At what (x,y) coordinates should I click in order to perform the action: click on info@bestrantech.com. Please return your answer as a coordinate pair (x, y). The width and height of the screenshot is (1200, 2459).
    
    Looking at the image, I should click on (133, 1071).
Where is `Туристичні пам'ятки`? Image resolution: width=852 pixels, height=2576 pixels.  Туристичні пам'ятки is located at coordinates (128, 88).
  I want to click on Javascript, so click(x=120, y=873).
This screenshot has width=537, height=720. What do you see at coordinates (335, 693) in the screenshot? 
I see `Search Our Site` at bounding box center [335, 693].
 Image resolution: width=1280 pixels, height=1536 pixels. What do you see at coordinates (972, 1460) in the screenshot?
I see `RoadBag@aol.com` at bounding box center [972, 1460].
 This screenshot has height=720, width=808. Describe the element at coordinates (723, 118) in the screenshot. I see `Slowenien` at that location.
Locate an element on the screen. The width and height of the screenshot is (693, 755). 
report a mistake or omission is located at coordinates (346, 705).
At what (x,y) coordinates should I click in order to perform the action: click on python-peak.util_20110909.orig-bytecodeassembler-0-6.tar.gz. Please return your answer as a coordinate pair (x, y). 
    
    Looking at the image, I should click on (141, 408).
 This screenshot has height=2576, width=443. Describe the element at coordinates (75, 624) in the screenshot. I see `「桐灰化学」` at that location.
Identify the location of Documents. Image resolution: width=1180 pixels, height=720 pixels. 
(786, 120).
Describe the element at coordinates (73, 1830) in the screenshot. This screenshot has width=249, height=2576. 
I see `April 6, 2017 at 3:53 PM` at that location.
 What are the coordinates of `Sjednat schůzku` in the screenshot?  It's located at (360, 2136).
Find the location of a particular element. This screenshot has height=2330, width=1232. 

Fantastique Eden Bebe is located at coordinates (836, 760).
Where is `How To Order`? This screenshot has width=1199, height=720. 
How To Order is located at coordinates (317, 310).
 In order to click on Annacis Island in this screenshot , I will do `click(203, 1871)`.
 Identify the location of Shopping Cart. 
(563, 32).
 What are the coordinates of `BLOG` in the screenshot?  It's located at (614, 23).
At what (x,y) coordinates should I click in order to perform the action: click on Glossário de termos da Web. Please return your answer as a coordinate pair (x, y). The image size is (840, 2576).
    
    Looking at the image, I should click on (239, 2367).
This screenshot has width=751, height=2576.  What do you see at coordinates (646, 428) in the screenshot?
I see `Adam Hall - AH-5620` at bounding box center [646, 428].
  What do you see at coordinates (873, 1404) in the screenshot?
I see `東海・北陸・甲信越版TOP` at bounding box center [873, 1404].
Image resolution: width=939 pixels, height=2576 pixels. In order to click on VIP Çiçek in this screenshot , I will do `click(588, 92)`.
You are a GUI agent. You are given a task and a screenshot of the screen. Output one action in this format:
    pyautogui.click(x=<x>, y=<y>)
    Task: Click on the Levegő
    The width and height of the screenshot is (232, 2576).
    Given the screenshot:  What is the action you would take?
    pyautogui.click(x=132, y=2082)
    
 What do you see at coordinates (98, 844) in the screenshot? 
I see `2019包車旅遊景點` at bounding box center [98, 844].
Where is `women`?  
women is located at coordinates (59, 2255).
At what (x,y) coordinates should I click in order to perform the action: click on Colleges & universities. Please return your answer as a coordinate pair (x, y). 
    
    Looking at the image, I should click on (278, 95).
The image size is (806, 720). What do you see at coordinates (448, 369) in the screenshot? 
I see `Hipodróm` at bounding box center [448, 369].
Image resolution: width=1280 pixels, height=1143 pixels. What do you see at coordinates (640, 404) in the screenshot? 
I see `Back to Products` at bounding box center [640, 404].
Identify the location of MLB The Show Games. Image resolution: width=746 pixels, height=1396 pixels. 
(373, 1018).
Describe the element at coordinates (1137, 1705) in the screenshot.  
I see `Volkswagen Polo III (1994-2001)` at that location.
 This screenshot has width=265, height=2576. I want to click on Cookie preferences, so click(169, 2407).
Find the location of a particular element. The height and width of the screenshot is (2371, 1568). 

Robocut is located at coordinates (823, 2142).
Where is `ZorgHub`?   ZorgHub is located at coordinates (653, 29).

TASK GOAL:
Copy out all of the records, keeping every line identical.

FINISHED TASK:
At what (x,y) coordinates should I click in order to perform the action: click on info@bestrantech.com. Please return your answer as a coordinate pair (x, y). The width and height of the screenshot is (1200, 2459).
    
    Looking at the image, I should click on (133, 1071).
Where is `Туристичні пам'ятки`? Image resolution: width=852 pixels, height=2576 pixels.  Туристичні пам'ятки is located at coordinates (128, 88).
  I want to click on Javascript, so click(x=120, y=873).
This screenshot has width=537, height=720. What do you see at coordinates (335, 693) in the screenshot? 
I see `Search Our Site` at bounding box center [335, 693].
 Image resolution: width=1280 pixels, height=1536 pixels. What do you see at coordinates (972, 1460) in the screenshot?
I see `RoadBag@aol.com` at bounding box center [972, 1460].
 This screenshot has height=720, width=808. Describe the element at coordinates (723, 118) in the screenshot. I see `Slowenien` at that location.
Locate an element on the screen. The width and height of the screenshot is (693, 755). 
report a mistake or omission is located at coordinates (346, 705).
At what (x,y) coordinates should I click in order to perform the action: click on python-peak.util_20110909.orig-bytecodeassembler-0-6.tar.gz. Please return your answer as a coordinate pair (x, y). 
    
    Looking at the image, I should click on (141, 408).
 This screenshot has height=2576, width=443. Describe the element at coordinates (75, 624) in the screenshot. I see `「桐灰化学」` at that location.
Identify the location of Documents. Image resolution: width=1180 pixels, height=720 pixels. 
(786, 120).
Describe the element at coordinates (73, 1830) in the screenshot. This screenshot has width=249, height=2576. 
I see `April 6, 2017 at 3:53 PM` at that location.
 What are the coordinates of `Sjednat schůzku` in the screenshot?  It's located at (360, 2136).
Find the location of a particular element. This screenshot has height=2330, width=1232. 

Fantastique Eden Bebe is located at coordinates (836, 760).
Where is `How To Order`? This screenshot has width=1199, height=720. 
How To Order is located at coordinates (317, 310).
 In order to click on Annacis Island in this screenshot , I will do `click(203, 1871)`.
 Identify the location of Shopping Cart. 
(563, 32).
 What are the coordinates of `BLOG` in the screenshot?  It's located at (614, 23).
At what (x,y) coordinates should I click in order to perform the action: click on Glossário de termos da Web. Please return your answer as a coordinate pair (x, y). The image size is (840, 2576).
    
    Looking at the image, I should click on (239, 2367).
This screenshot has width=751, height=2576.  What do you see at coordinates (646, 428) in the screenshot?
I see `Adam Hall - AH-5620` at bounding box center [646, 428].
  What do you see at coordinates (873, 1404) in the screenshot?
I see `東海・北陸・甲信越版TOP` at bounding box center [873, 1404].
Image resolution: width=939 pixels, height=2576 pixels. In order to click on VIP Çiçek in this screenshot , I will do `click(588, 92)`.
You are a GUI agent. You are given a task and a screenshot of the screen. Output one action in this format:
    pyautogui.click(x=<x>, y=<y>)
    Task: Click on the Levegő
    The width and height of the screenshot is (232, 2576).
    Given the screenshot:  What is the action you would take?
    pyautogui.click(x=132, y=2082)
    
 What do you see at coordinates (98, 844) in the screenshot? 
I see `2019包車旅遊景點` at bounding box center [98, 844].
Where is `women`?  
women is located at coordinates (59, 2255).
At what (x,y) coordinates should I click in order to perform the action: click on Colleges & universities. Please return your answer as a coordinate pair (x, y). 
    
    Looking at the image, I should click on (278, 95).
The image size is (806, 720). What do you see at coordinates (448, 369) in the screenshot? 
I see `Hipodróm` at bounding box center [448, 369].
Image resolution: width=1280 pixels, height=1143 pixels. What do you see at coordinates (640, 404) in the screenshot? 
I see `Back to Products` at bounding box center [640, 404].
Identify the location of MLB The Show Games. Image resolution: width=746 pixels, height=1396 pixels. 
(373, 1018).
Describe the element at coordinates (1137, 1705) in the screenshot.  
I see `Volkswagen Polo III (1994-2001)` at that location.
 This screenshot has width=265, height=2576. I want to click on Cookie preferences, so click(169, 2407).
Find the location of a particular element. The height and width of the screenshot is (2371, 1568). 

Robocut is located at coordinates (823, 2142).
Where is `ZorgHub`?   ZorgHub is located at coordinates (653, 29).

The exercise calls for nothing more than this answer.